My original point is that there are many aspect to consider when deciding your statistical model. Thus, when selecting if a factor is Random or Fixed, and actually for any experimentation, sampling, and modelling matter, I think is important to consider three aspect: (1) our philosophical approach to the problem, this is, our understanding of the system based in our domain knowledge; (2) the logic approach to the experiment and sampling, this is, acknowledging assumptions and limitations in our data, and other sources of uncertainty; (3) the statistical implementation and interpretation of our analysis. In my personal application of this thought structure, questions I ask myself across these three aspects follow a tree (pyramidal) shape, few questions at the beginning and more towards the end. However, the importance or weight of these questions is considerable higher in (1) and (2) than in (3). For instance:

  1. What specific question we want to answer? and Why (what is the intention)?

  2. Which is the response variable? Which variables we expect to change the response variable effect (i.e. mean differences), and which variables we expect to change the response variable variability (i.e variance, introduce noise). Are all these variables independent? Have we exhausted all possible levels these variables can take in our experiment? Do our samples represent the entire population of interest, or is there a mismatch?

  3. Which assumptions were taken in our sampling/experiment? Do these assumptions are required to be explicitly include in our analysis? What kind of statistical tool can we use based in the above answers? Do we know distributions for all variables? Do data meet statistical assumptions? Should data be scaled? How we would deal with zeros, Null, and missing data? What statistical thresholds (or probabilities) would you consider acceptable (alpha, beta, Power)? How much would you tortured the data, would you impose limits? How would you measure fit?

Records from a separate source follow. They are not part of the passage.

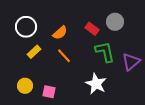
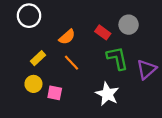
white circle: (26, 27) -> (29, 16), moved
yellow circle: (25, 86) -> (33, 84), moved
pink square: (49, 92) -> (55, 93), moved

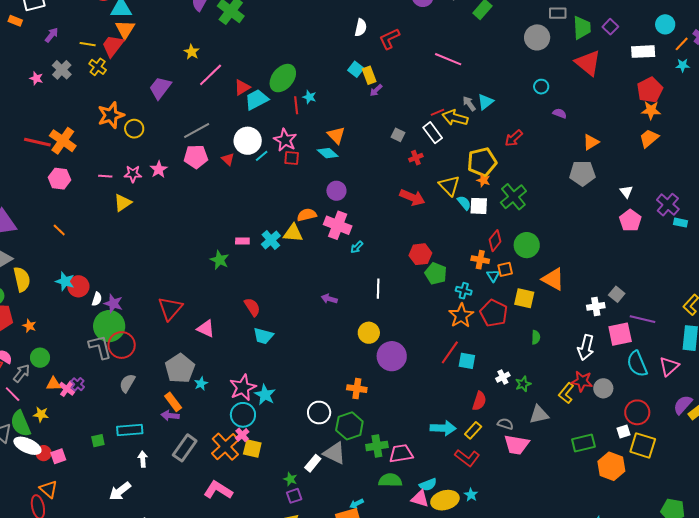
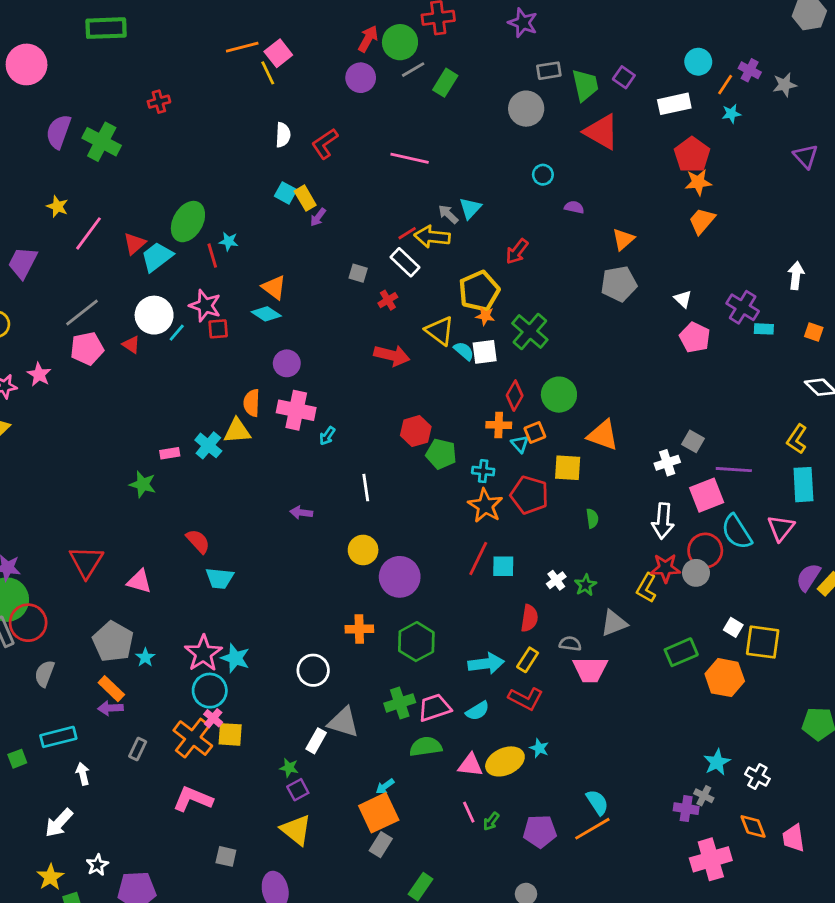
orange semicircle: (307, 215) -> (252, 403), turned -66
red circle: (637, 412) -> (705, 551), moved
green hexagon: (349, 426) -> (416, 642), moved
white square: (623, 432) -> (733, 627), turned -32
gray rectangle: (185, 448) -> (138, 749), size x0.6
cyan semicircle: (428, 485) -> (478, 711), moved

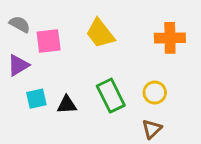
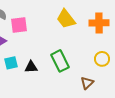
yellow trapezoid: (100, 33) -> (66, 19), moved
yellow circle: (155, 93) -> (102, 59), moved

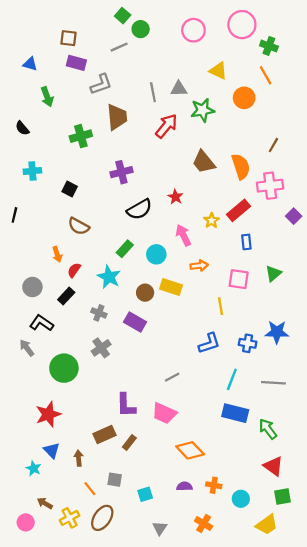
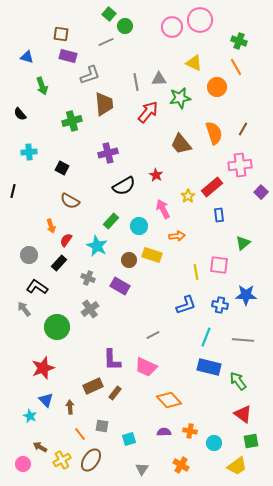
pink circle: (242, 25) -> (200, 20), moved
orange semicircle: (241, 167) -> (214, 133), moved
pink square: (239, 279) -> (219, 265), moved

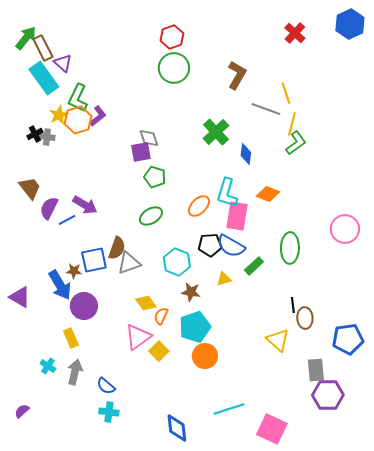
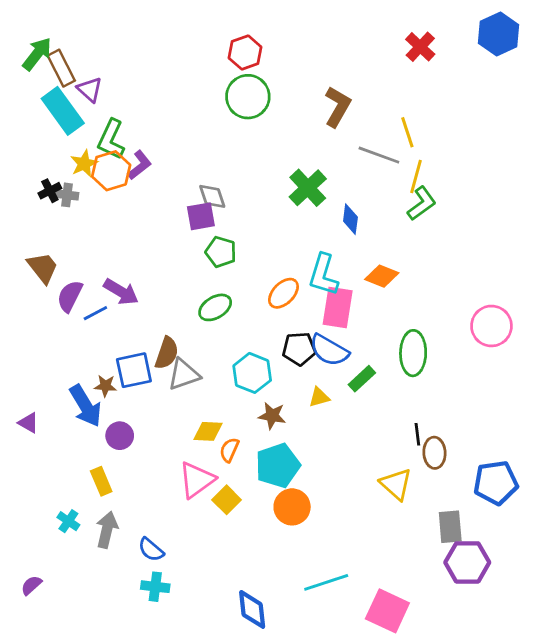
purple triangle: (20, 297) -> (28, 423), size x0.7
yellow diamond: (146, 303) -> (208, 431), turned -50
purple circle: (84, 306) -> (120, 436), size x0.7

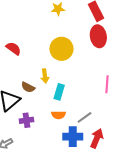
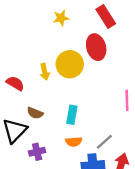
red ellipse: (98, 36) -> (96, 47), moved
red semicircle: (13, 48) -> (15, 83), moved
yellow arrow: (45, 76) -> (45, 72), moved

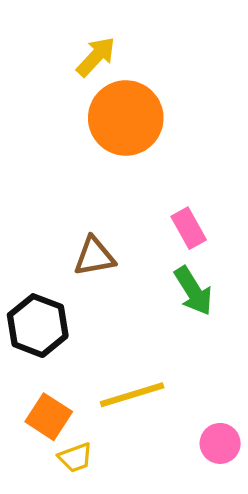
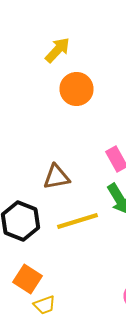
orange circle: (126, 118) -> (76, 89), size x0.7
yellow line: (132, 395) -> (78, 221), moved

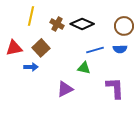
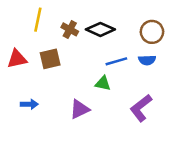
brown square: (41, 48) -> (50, 59), turned 30
blue arrow: (31, 67) -> (29, 104), moved
purple L-shape: (115, 88) -> (141, 108), turned -125

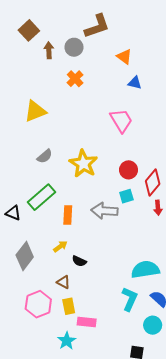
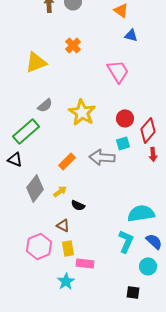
orange cross: (75, 79) -> (73, 45), moved
green rectangle: (41, 197) -> (26, 131), moved
orange rectangle: (68, 215) -> (67, 161), turned 42
gray diamond: (25, 256) -> (35, 188), moved

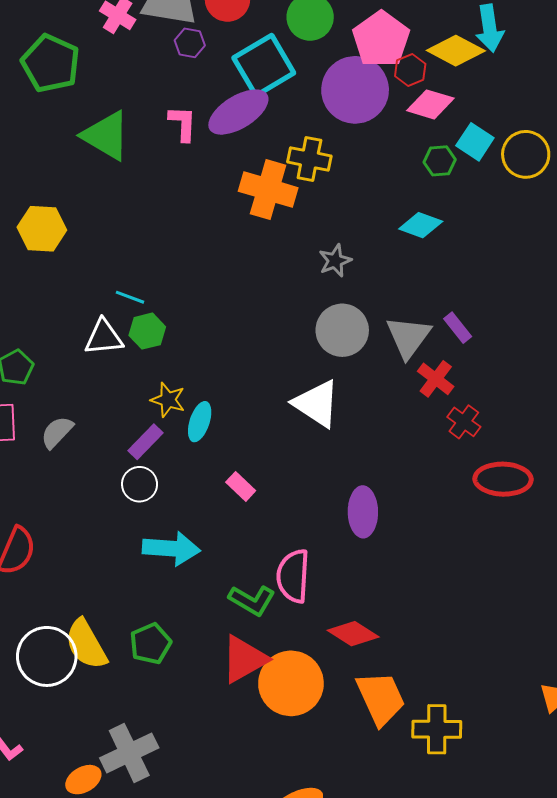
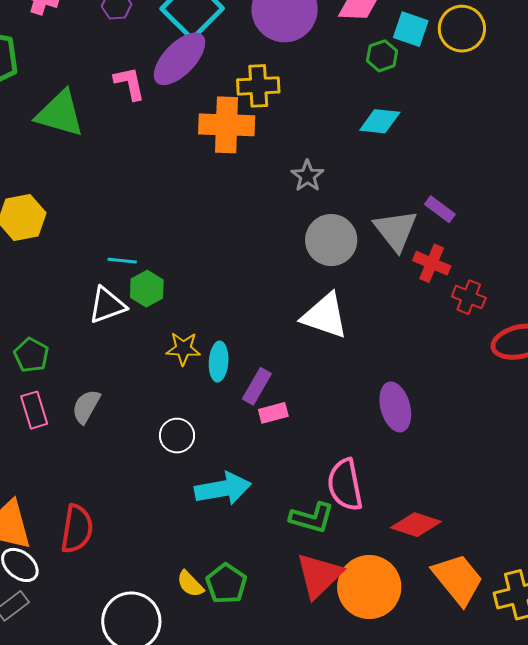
purple rectangle: (146, 442) -> (257, 386), moved
pink rectangle: (241, 486) -> (273, 413), turned -44
yellow semicircle: (86, 644) -> (190, 584), moved, size x0.6

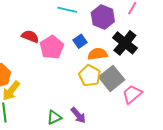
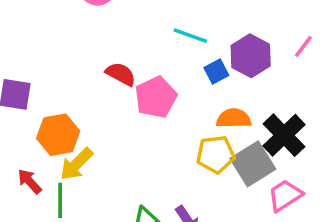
blue square: (80, 41) -> (216, 72), moved
black cross: (125, 43) -> (284, 135), moved
yellow pentagon: (90, 76) -> (216, 154), turned 30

This sounds silly, but I think is really important. Often, I have found we are good at (3) but unexpectedly we forget about (1) and (2). I think, this type of thought process can be employed in any statistical paradigm (frequentist, bayesian, likelihood, etc). Most statistical pitfalls are not related to code (arguably, 3) but to aspects (1) and (2). (Cesar)

Model outputs

Model outputs can be misleading, as they compare everything to the first element alphabetically. To account for that:

Anova(model.name)

Or alternatively, to show the p-value in relation to an F-test.

Anova(model.name, test.statistic = "F") 

(Eric)

Adding onto this, the a repository that Cesar shared on the slack group can also help with tidying model outputs, as well as a number of other things. It includes the Janitor package also mentioned during the meeting by Peter. (Cesar, Peter).